Set down each line of the data exactly, but not the pictures.

> Data records
------------------------------
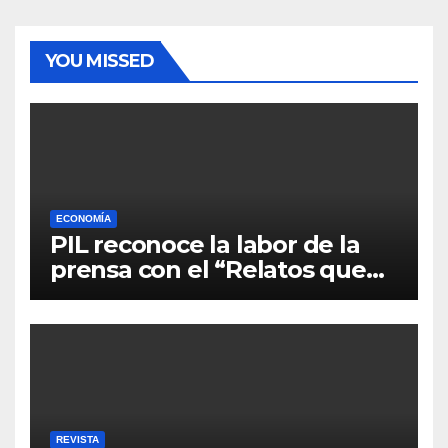
YOU MISSED
ECONOMÍA
PIL reconoce la labor de la
prensa con el “Relatos que
alimentan Bolivia”
REVISTA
------------------------------
> Expected output
YOU MISSED
ECONOMÍA
PIL reconoce la labor de la
prensa con el “Relatos que
alimentan Bolivia”
REVISTA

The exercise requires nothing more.